Radio Is Abandoning Rock

“Rock’s share of overall music sales has remained steady at about 20 percent of the market, according to Nielsen SoundScan. But on the radio, rock’s numbers — both in audience share and in number of stations — are on the decline, in part because rock fans are moving to the Internet and satellite radio for their music and in part because the rock audience doesn’t spend nearly as much time listening to radio as do audiences for black and Hispanic music.”

Punk Ballerina Returns

“Karole Armitage was part of the city’s cultural zeitgeist in the 1980’s – she had a high-profile relationship with the artist David Salle (with whom she still collaborates) and choreographed for Michael Jackson and Madonna on the side. But by 1989, she was fed up trying to carve out an artistic life in the increasingly mass-market environment of New York.”
Now she’s back…

Who Will Succeed “The Most Powerful Man On Broadway”?

Gerald Schoenfeld is by most accounts “the most powerful person in American theater. A round, wryly funny man whose formal manner seems held over from another era, Mr. Schoenfeld is the chairman of the Shubert Organization, the largest Broadway theater chain. He took over sole leadership of the organization in 1996, when Bernard B. Jacobs, its president, died at the age of 80. Now that Mr. Schoenfeld is in his 10th year in that role and his ninth decade on the planet, his succession and what it means for Broadway remains a dominant mystery in an industry famed for its uncertainties.”

Recording Companies Want To Use Anti-Terror Laws To Catch Downloaders

“Big firms including Sony and EMI want to use new powers designed to track terrorists on the internet to crack down on music and film pirates – including the parents of children who download music – who are estimated to cost the industry £650m a year. Internet companies will have to log all the pages visited by surfers for at least a year so the security services can track terrorists using the web for fund-raising, training or swapping information. But the move has been greeted with alarm by human rights campaigners who say that the step is an example of the ‘mission creep’ of draconian new anti-terror powers.”

Museums – Looking For Permanent Solutions

“Museums have taken great efforts to tend and build their permanent collections. Most own far more art than they could ever show at any given time. And yet these treasures hardly matter to a generation of art lovers reared on temporary exhibitions. Museums are looking for remedies. Not many have done what the Hirshhorn has done — put the entire exhibition schedule on pause, focusing solely on the permanent collection. A good number, however, are returning our attention to the great art they own.”

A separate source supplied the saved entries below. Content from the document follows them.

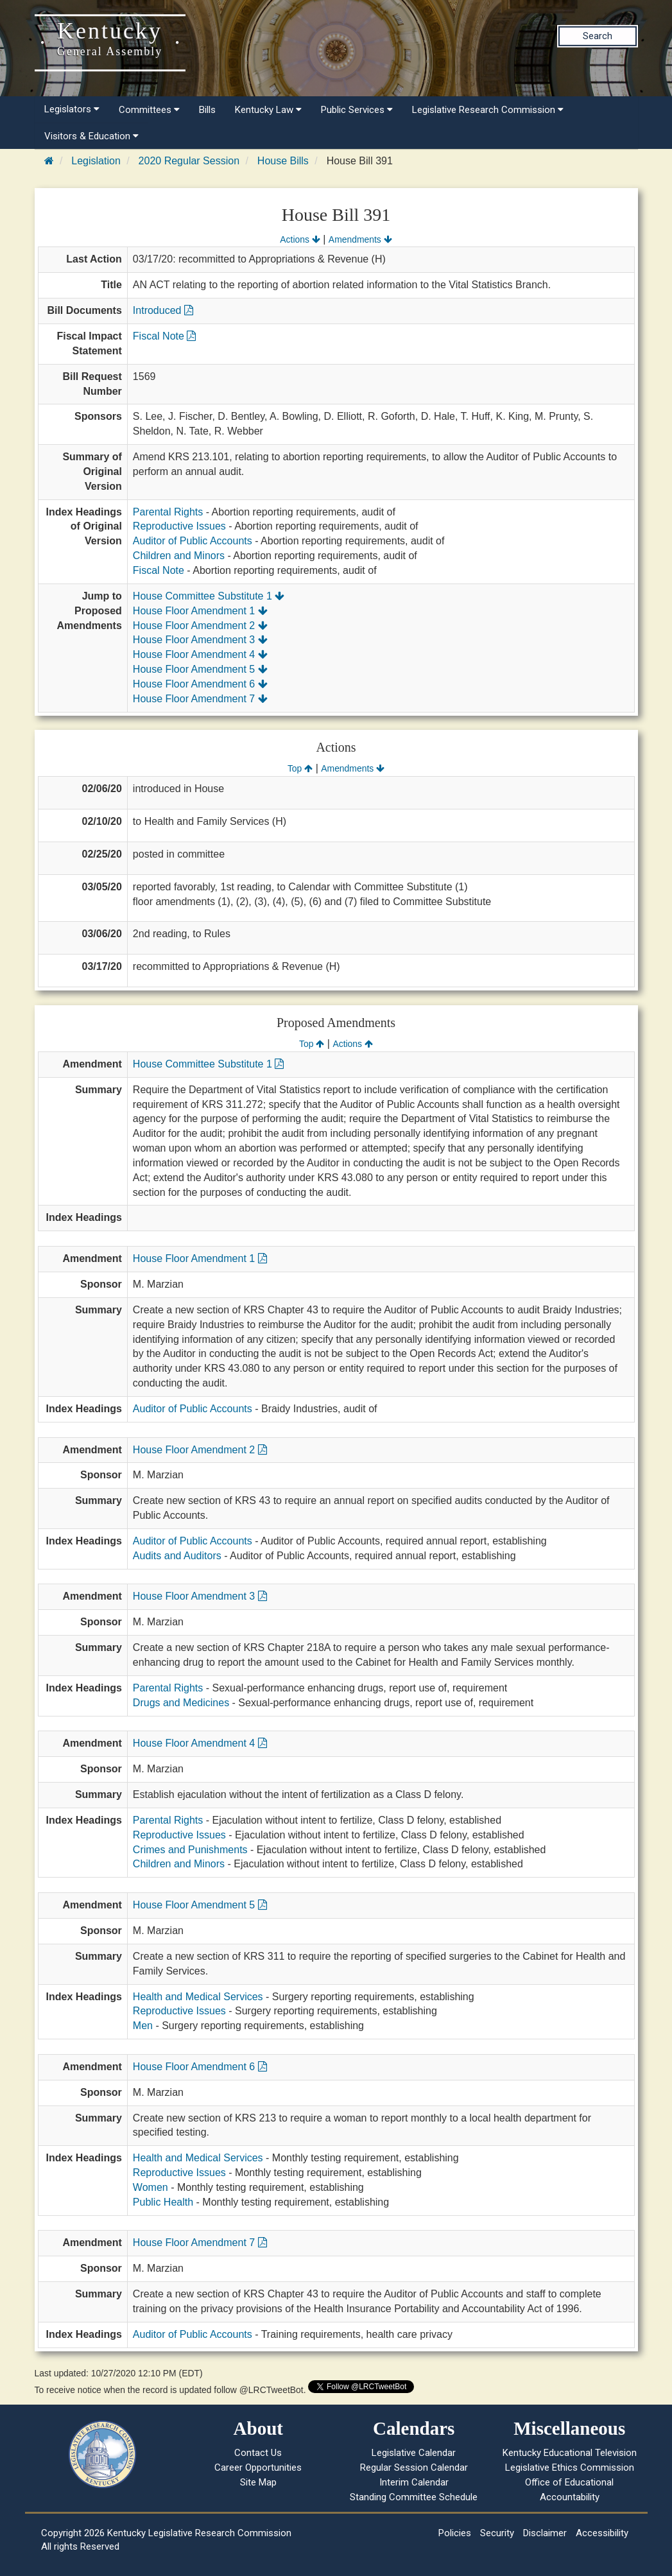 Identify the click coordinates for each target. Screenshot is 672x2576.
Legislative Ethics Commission (569, 2467)
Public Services (357, 110)
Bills (207, 110)
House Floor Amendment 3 (200, 639)
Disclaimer (545, 2533)
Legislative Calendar (414, 2453)
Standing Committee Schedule (414, 2497)
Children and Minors (179, 555)
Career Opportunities (258, 2467)
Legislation (96, 160)
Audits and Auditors (177, 1555)
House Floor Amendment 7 (200, 698)
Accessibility (602, 2533)
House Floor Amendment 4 (200, 654)
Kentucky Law (268, 110)
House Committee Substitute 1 (208, 596)
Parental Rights (168, 511)
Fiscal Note (164, 336)
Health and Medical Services (198, 1996)
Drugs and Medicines (181, 1702)
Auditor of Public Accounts (192, 540)
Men (143, 2025)
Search (597, 36)
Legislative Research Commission (488, 110)
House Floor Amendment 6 (200, 684)
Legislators (71, 109)
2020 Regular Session (189, 160)
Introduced (163, 310)
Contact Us (258, 2453)
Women (150, 2187)
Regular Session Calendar (414, 2467)
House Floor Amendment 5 (200, 669)
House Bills (283, 160)
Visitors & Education (91, 136)
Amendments (360, 239)
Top (300, 768)
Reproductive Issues (179, 526)
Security (497, 2533)
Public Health (163, 2202)
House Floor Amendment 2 (200, 625)
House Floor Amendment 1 (200, 610)
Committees (149, 110)
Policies (454, 2533)
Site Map (258, 2482)
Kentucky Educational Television (570, 2453)
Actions (300, 239)
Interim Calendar (414, 2482)
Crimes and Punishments (190, 1849) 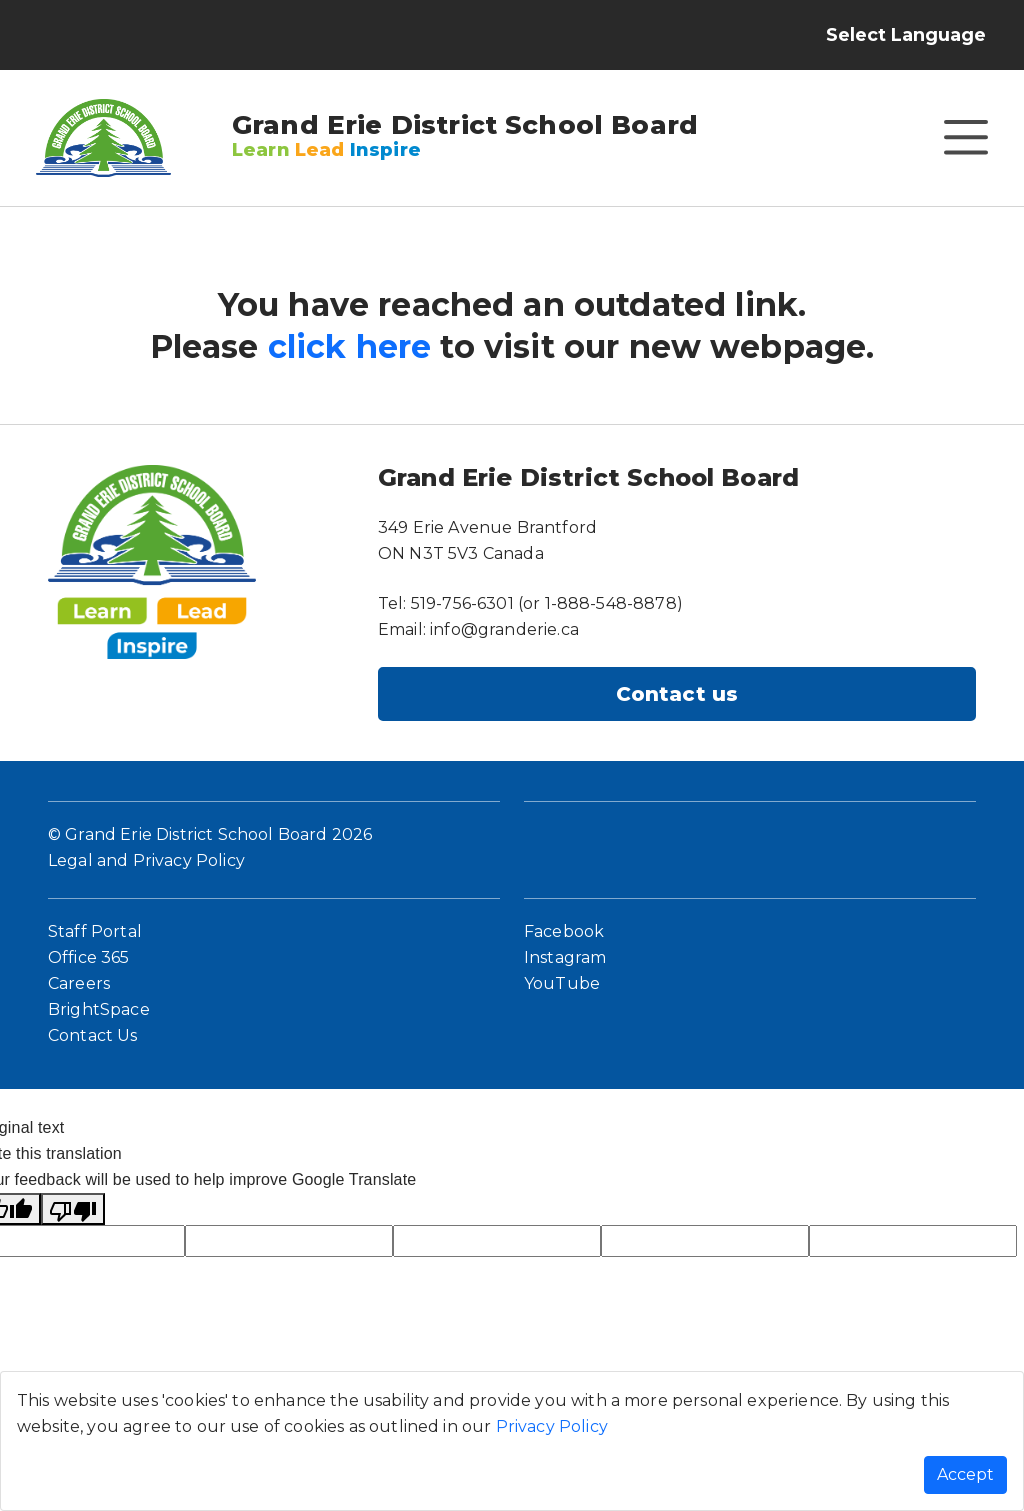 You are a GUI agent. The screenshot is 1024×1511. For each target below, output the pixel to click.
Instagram (565, 957)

Making It Big As A Small Orchestra

“About 600 professional orchestras now operate in the United States, according to a new study done at the University of Cincinnati. That would seem to be an astounding figure for an art form many industry experts predicted would be extinct by now. A higher percentage of smaller orchestras are operating with balanced budgets than the larger orchestras. The bigger orchestra’s cost structure is more rigid; the small orchestras are much more flexible. They can adjust to financial difficulties much more quickly.”

Lost In The Middle Of The Pacific

Orange County California’s Pacific Opera and Pacific Symphony have a problem. “Now in its 20th season, Opera Pacific, which produces opera locally, is suffering from something of an identity crisis, and the financial woes that result. Seems that a relatively high percentage of people don’t know that we have our own opera company here behind that Orange Curtain. The Pacific Symphony has discovered the same thing. In a survey taken several years ago, the orchestra found that only 10 percent could name the group as resident here, and only 5 percent knew the name of its music director, Carl St.Clair.”

Earl Wild At 90

The pianist celebrates his birthday with a recital at Carnegie Hall. “That Mr. Wild can still play beautifully was clear during his recital in July at the Mannes College of Music. He was coming off quadruple-bypass surgery and operations on both eyes, and he needed a steadying hand to mount the steps to the stage. But once seated before his piano, he played through demanding works by Beethoven, Liszt and Chopin without so much as unbuttoning his sky-blue sport coat. Some of his passagework was sketchy, and he had lost some of his rhythmic bite. But his pianism still had plenty of verve, fluidity and grace.”